Where a line of the listing below includes the word "יונדאי", reproduce that line.

▶ **DATA FOR REVIEW**
┌────────
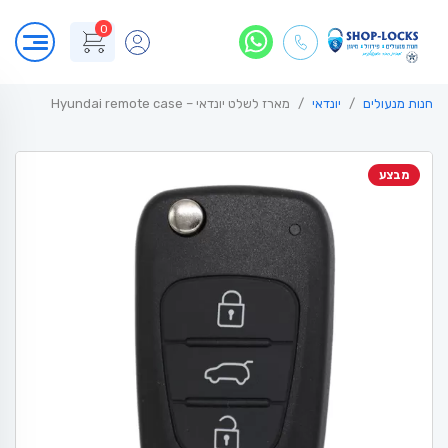
0
חנות מנעולים
יונדאי
מארז לשלט יונדאי – Hyundai remote case
מבצע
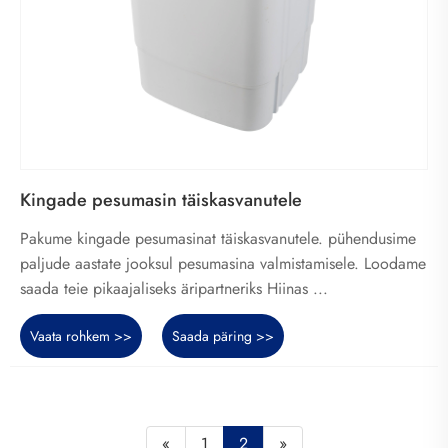
Kingade pesumasin täiskasvanutele
Pakume kingade pesumasinat täiskasvanutele. pühendusime
paljude aastate jooksul pesumasina valmistamisele. Loodame
saada teie pikaajaliseks äripartneriks Hiinas ...
Vaata rohkem >>
Saada päring >>
«
1
2
»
└────────
▶ **ANSWER TO THE EXERCISE**
יונדאי
מארז לשלט יונדאי – Hyundai remote case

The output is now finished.